───── PROVIDED ENTRIES ─────
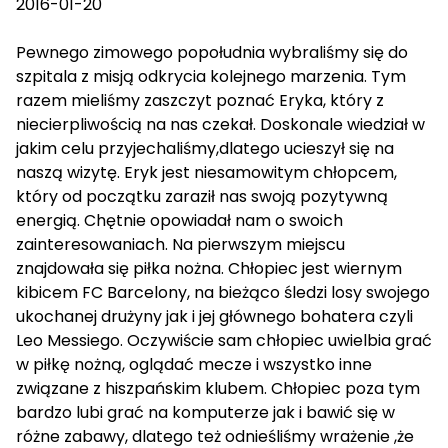
2016-01-20
Pewnego zimowego popołudnia wybraliśmy się do
szpitala z misją odkrycia kolejnego marzenia. Tym
razem mieliśmy zaszczyt poznać Eryka, który z
niecierpliwością na nas czekał. Doskonale wiedział w
jakim celu przyjechaliśmy,dlatego ucieszył się na
naszą wizytę. Eryk jest niesamowitym chłopcem,
który od początku zaraził nas swoją pozytywną
energią. Chętnie opowiadał nam o swoich
zainteresowaniach. Na pierwszym miejscu
znajdowała się piłka nożna. Chłopiec jest wiernym
kibicem FC Barcelony, na bieżąco śledzi losy swojego
ukochanej drużyny jak i jej głównego bohatera czyli
Leo Messiego. Oczywiście sam chłopiec uwielbia grać
w piłkę nożną, oglądać mecze i wszystko inne
związane z hiszpańskim klubem. Chłopiec poza tym
bardzo lubi grać na komputerze jak i bawić się w
różne zabawy, dlatego też odnieśliśmy wrażenie ,że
─────
### ASSIGNED TASK
For each line of the entries that includes "jest", show that line.

### THE ANSWER
naszą wizytę. Eryk jest niesamowitym chłopcem,
znajdowała się piłka nożna. Chłopiec jest wiernym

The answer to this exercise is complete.